#### WHAT IS REQUIRED:
Every line of the material that mentions the word "Frequently" should be copied out.
____________
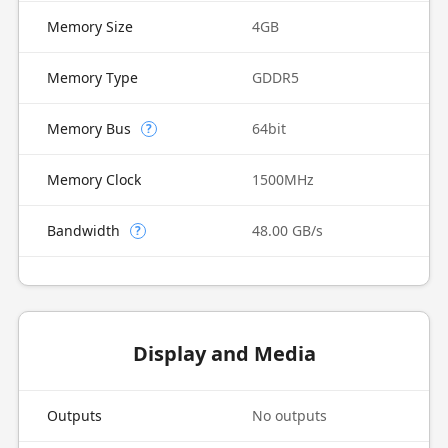
Memory Size
4GB
Memory Type
GDDR5
Memory Bus
64bit
?
Memory Clock
1500MHz
Bandwidth
48.00 GB/s
?
Display and Media
Outputs
No outputs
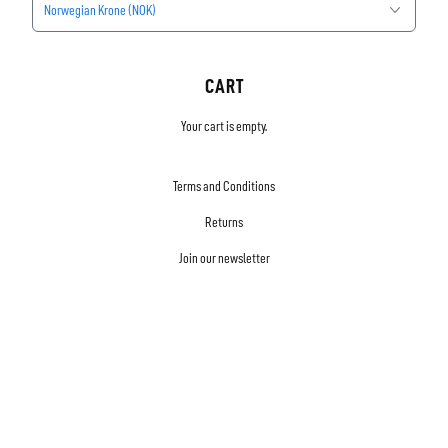
Norwegian Krone (NOK)
CART
Your cart is empty.
Terms and Conditions
Returns
Join our newsletter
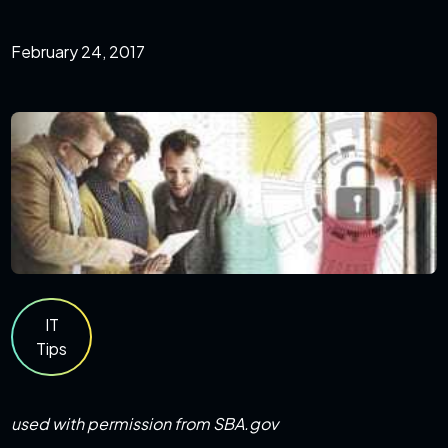
February 24, 2017
IT
Tips
used with permission from SBA.gov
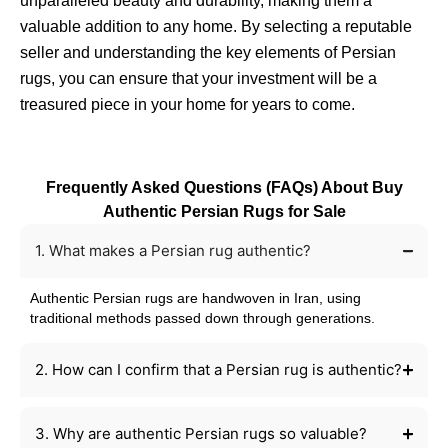
unparalleled beauty and durability, making them a
valuable addition to any home. By selecting a reputable
seller and understanding the key elements of Persian
rugs, you can ensure that your investment will be a
treasured piece in your home for years to come.
Frequently Asked Questions (FAQs) About Buy
Authentic Persian Rugs for Sale
1. What makes a Persian rug authentic?
Authentic Persian rugs are handwoven in Iran, using
traditional methods passed down through generations.
2. How can I confirm that a Persian rug is authentic?
3. Why are authentic Persian rugs so valuable?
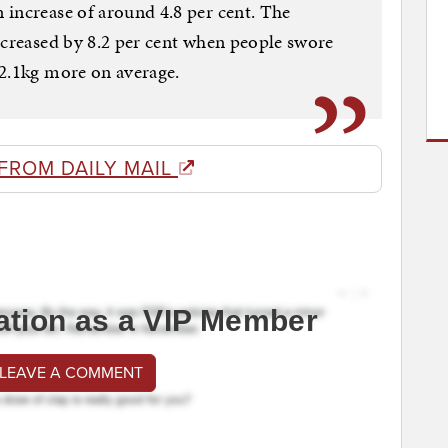
increase of around 4.8 per cent. The
ncreased by 8.2 per cent when people swore
 2.1kg more on average.
FROM DAILY MAIL
ation as a VIP Member
 LEAVE A COMMENT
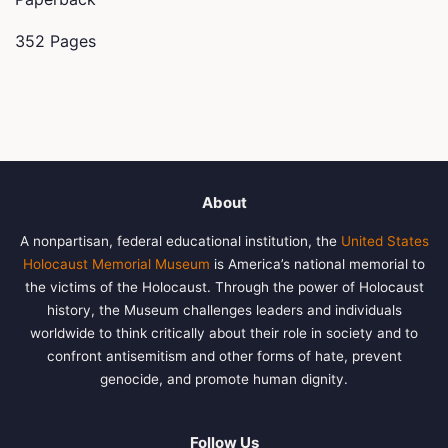
352 Pages
About
A nonpartisan, federal educational institution, the
United States
Holocaust Memorial Museum
is America’s national memorial to
the victims of the Holocaust. Through the power of Holocaust
history, the Museum challenges leaders and individuals
worldwide to think critically about their role in society and to
confront antisemitism and other forms of hate, prevent
genocide, and promote human dignity.
Follow Us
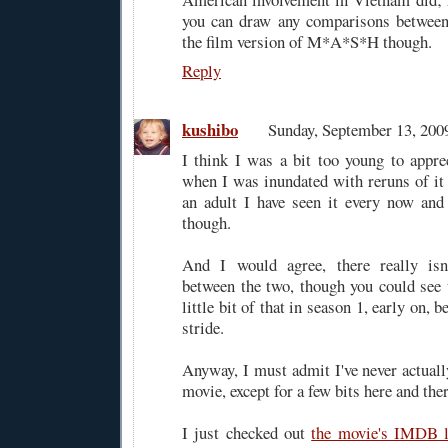
you can draw any comparisons between 
the film version of M*A*S*H though.
Reply
kushibo
Sunday, September 13, 20
I think I was a bit too young to appr
when I was inundated with reruns of it
an adult I have seen it every now and 
though.
And I would agree, there really is
between the two, though you could see 
little bit of that in season 1, early on, b
stride.
Anyway, I must admit I've never actua
movie, except for a few bits here and ther
I just checked out
the movie's IMDB l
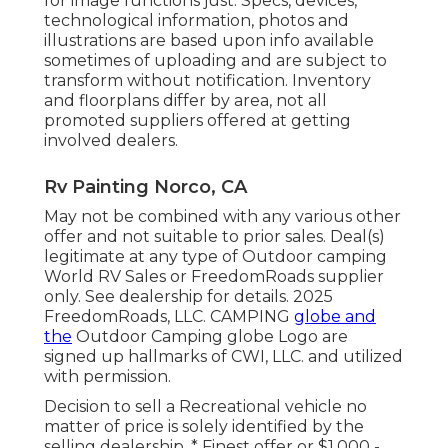
for image functions just. Specs, devices,
technological information, photos and
illustrations are based upon info available
sometimes of uploading and are subject to
transform without notification. Inventory
and floorplans differ by area, not all
promoted suppliers offered at getting
involved dealers.
Rv Painting Norco, CA
May not be combined with any various other
offer and not suitable to prior sales. Deal(s)
legitimate at any type of Outdoor camping
World RV Sales or FreedomRoads supplier
only. See dealership for details. 2025
FreedomRoads, LLC. CAMPING
globe and
the
Outdoor Camping globe Logo are
signed up hallmarks of CWI, LLC. and utilized
with permission.
Decision to sell a Recreational vehicle no
matter of price is solely identified by the
selling dealership. * Finest offer or $1,000 -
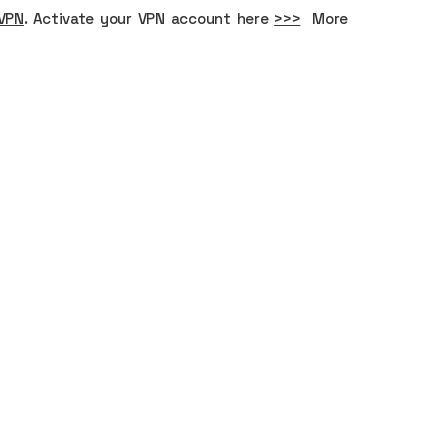
VPN
. Activate your VPN account here
>>>
More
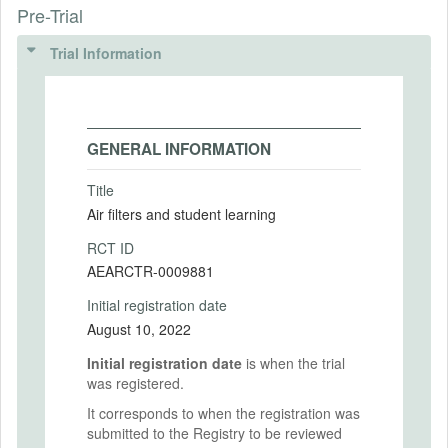
Pre-Trial
Trial Information
GENERAL INFORMATION
Title
Air filters and student learning
RCT ID
AEARCTR-0009881
Initial registration date
August 10, 2022
Initial registration date
is when the trial
was registered.
It corresponds to when the registration was
submitted to the Registry to be reviewed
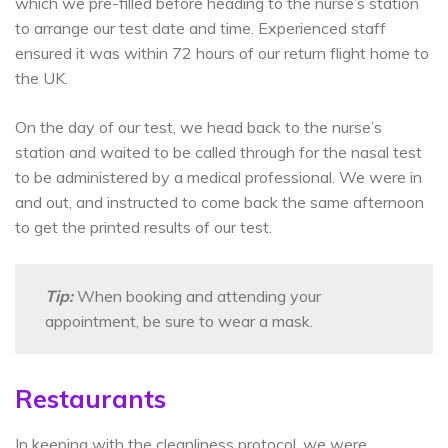
which we pre-filled before heading to the nurse’s station
to arrange our test date and time. Experienced staff
ensured it was within 72 hours of our return flight home to
the UK.
On the day of our test, we head back to the nurse’s
station and waited to be called through for the nasal test
to be administered by a medical professional. We were in
and out, and instructed to come back the same afternoon
to get the printed results of our test.
Tip:
When booking and attending your
appointment, be sure to wear a mask.
Restaurants
In keeping with the cleanliness protocol, we were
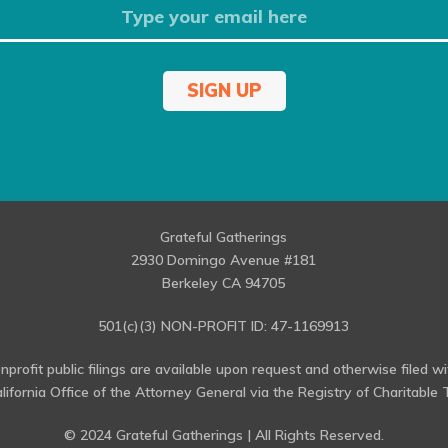
SIGN UP
Grateful Gatherings
2930 Domingo Avenue #181
Berkeley CA 94705
501(c)(3) NON-PROFIT ID: 47-1169913
profit public filings are available upon request and otherwise filed w
alifornia Office of the Attorney General via the Registry of Charitable T
© 2024 Grateful Gatherings | All Rights Reserved.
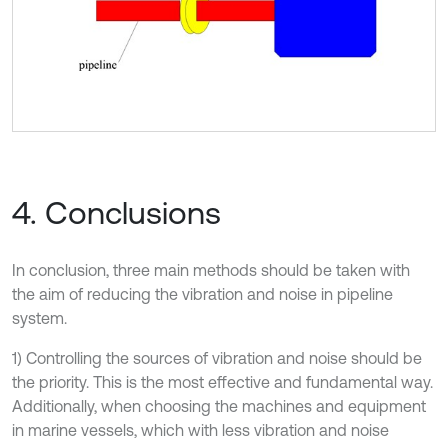
4. Conclusions
In conclusion, three main methods should be taken with
the aim of reducing the vibration and noise in pipeline
system.
1) Controlling the sources of vibration and noise should be
the priority. This is the most effective and fundamental way.
Additionally, when choosing the machines and equipment
in marine vessels, which with less vibration and noise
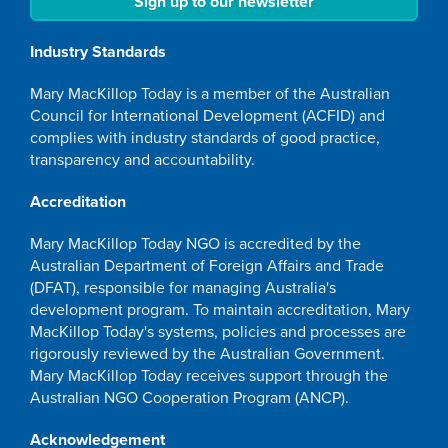
Sign up to our newsletter
Industry Standards
Mary MacKillop Today is a member of the Australian
Council for International Development (ACFID) and
complies with industry standards of good practice,
transparency and accountability.
Accreditation
Mary MacKillop Today NGO is accredited by the
Australian Department of Foreign Affairs and Trade
(DFAT), responsible for managing Australia's
development program. To maintain accreditation, Mary
MacKillop Today's systems, policies and processes are
rigorously reviewed by the Australian Government.
Mary MacKillop Today receives support through the
Australian NGO Cooperation Program (ANCP).
Acknowledgement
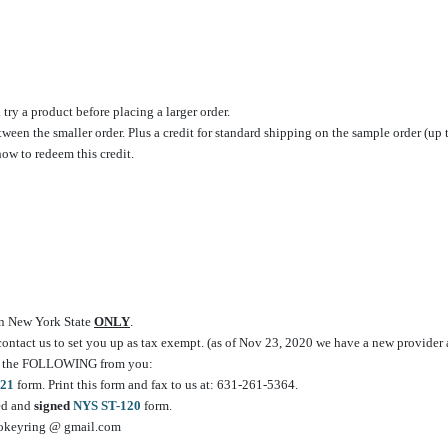
ry a product before placing a larger order.
etween the smaller order. Plus a credit for standard shipping on the sample order (up 
how to redeem this credit.
 in New York State
ONLY
.
 contact us to set you up as tax exempt. (as of Nov 23, 2020 we have a new provider a
e of the FOLLOWING from you:
21
form. Print this form and fax to us at: 631-261-5364.
ted and
signed
NYS ST-120
form.
vcokeyring @ gmail.com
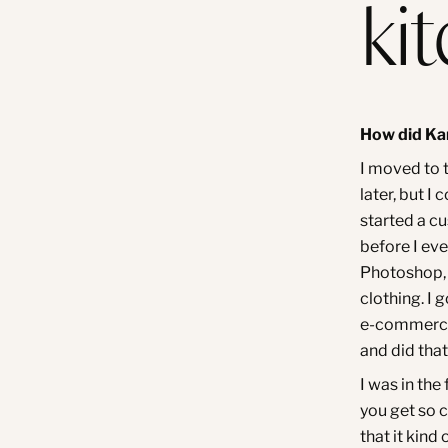
ki
How did Ka
I moved to t
later, but I
started a c
before I ev
Photoshop, 
clothing. I 
e-commerce 
and did that
I was in the
you get so 
that it kin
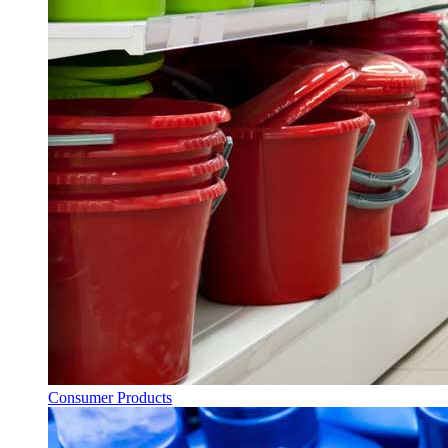
Consumer Products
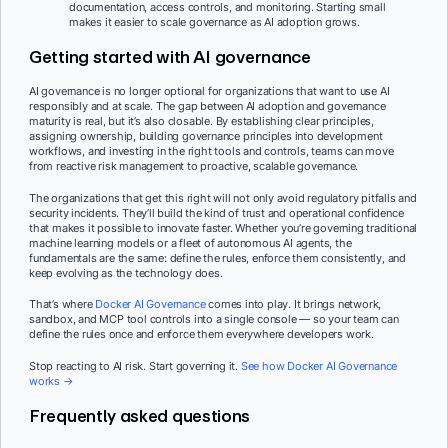
documentation, access controls, and monitoring. Starting small
makes it easier to scale governance as AI adoption grows.
Getting started with AI governance
AI governance is no longer optional for organizations that want to use AI
responsibly and at scale. The gap between AI adoption and governance
maturity is real, but it’s also closable. By establishing clear principles,
assigning ownership, building governance principles into development
workflows, and investing in the right tools and controls, teams can move
from reactive risk management to proactive, scalable governance.
The organizations that get this right will not only avoid regulatory pitfalls and
security incidents. They’ll build the kind of trust and operational confidence
that makes it possible to innovate faster. Whether you’re governing traditional
machine learning models or a fleet of autonomous AI agents, the
fundamentals are the same: define the rules, enforce them consistently, and
keep evolving as the technology does.
That’s where
Docker AI Governance
comes into play. It brings network,
sandbox, and MCP tool controls into a single console — so your team can
define the rules once and enforce them everywhere developers work.
Stop reacting to AI risk. Start governing it.
See how Docker AI Governance
works →
Frequently asked questions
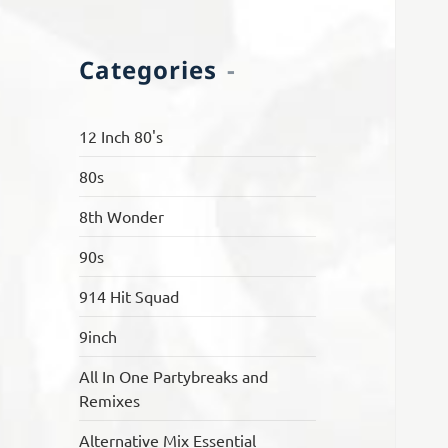
Categories
12 Inch 80's
80s
8th Wonder
90s
914 Hit Squad
9inch
All In One Partybreaks and
Remixes
Alternative Mix Essential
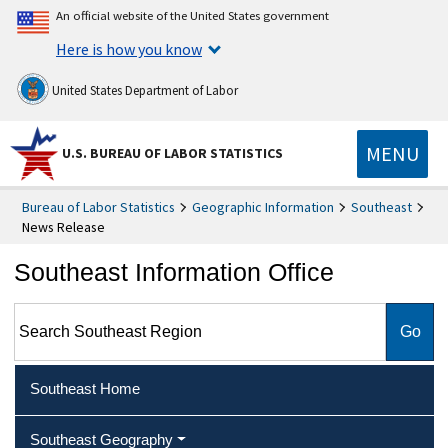
An official website of the United States government
Here is how you know
United States Department of Labor
MENU
U.S. BUREAU OF LABOR STATISTICS
Bureau of Labor Statistics
Geographic Information
Southeast
News Release
Southeast Information Office
Search Southeast Region
Southeast Home
Southeast Geography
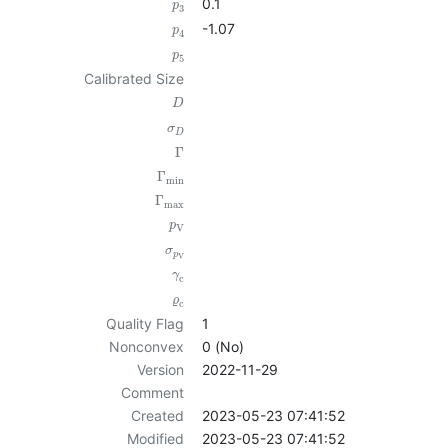
0.1
p
3
-1.07
p
4
p
5
Calibrated Size
D
σ
D
Γ
Γ
min
Γ
max
p
V
σ
p
V
γ
c
ϱ
c
Quality Flag
1
Nonconvex
0 (No)
Version
2022-11-29
Comment
Created
2023-05-23 07:41:52
Modified
2023-05-23 07:41:52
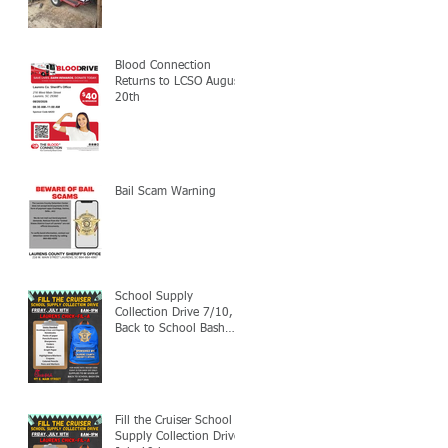
Blood Connection
Returns to LCSO August
20th
Bail Scam Warning
School Supply
Collection Drive 7/10,
Back to School Bash
7/24
Fill the Cruiser School
Supply Collection Drive-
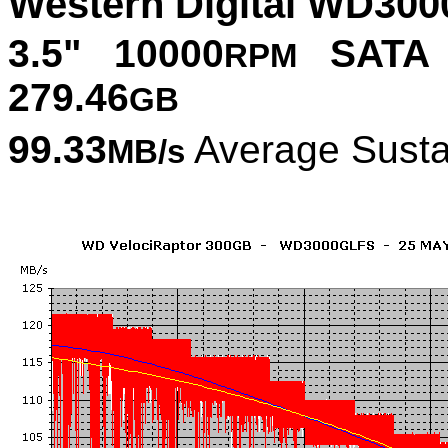
Western Digital WD300
3.5" 10000
SATA 
RPM
279.46
GB
99.33
Average Susta
MB/s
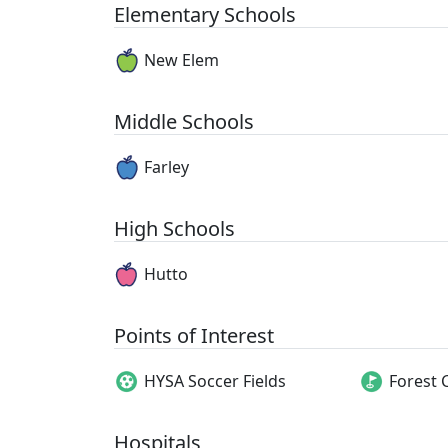
Elementary Schools
New Elem
Middle Schools
Farley
High Schools
Hutto
Points of Interest
HYSA Soccer Fields
Forest 
Hospitals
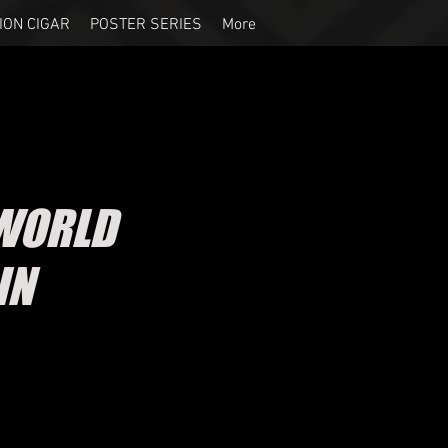
ION CIGAR
POSTER SERIES
More
WORLD
IN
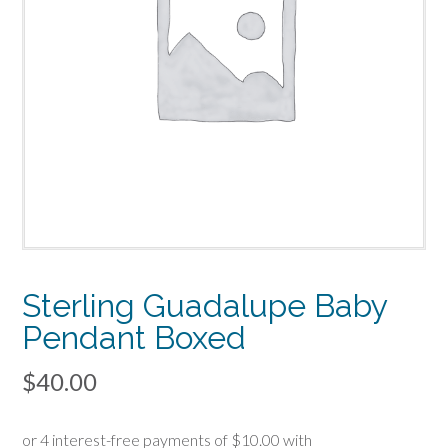
Sterling Guadalupe Baby
Pendant Boxed
$
40.00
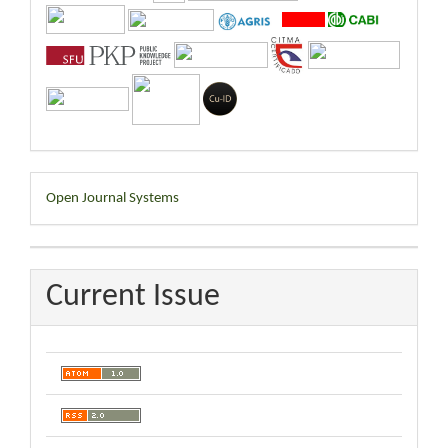
Developed
Open Journal Systems
By
Current Issue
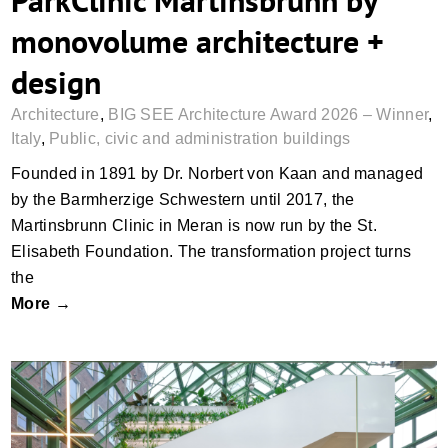
ParkClinic Martinsbrunn by
monovolume architecture +
design
Architecture
,
BIG SEE Architecture Award 2026 – Winner
,
Italy
,
Public, civic and administration buildings
Founded in 1891 by Dr. Norbert von Kaan and managed
by the Barmherzige Schwestern until 2017, the
Martinsbrunn Clinic in Meran is now run by the St.
Elisabeth Foundation. The transformation project turns
the
More →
____________
#### RESPONSE AREA:
Frequently Asked Questions (FAQs) About Buy
Frequently asked questions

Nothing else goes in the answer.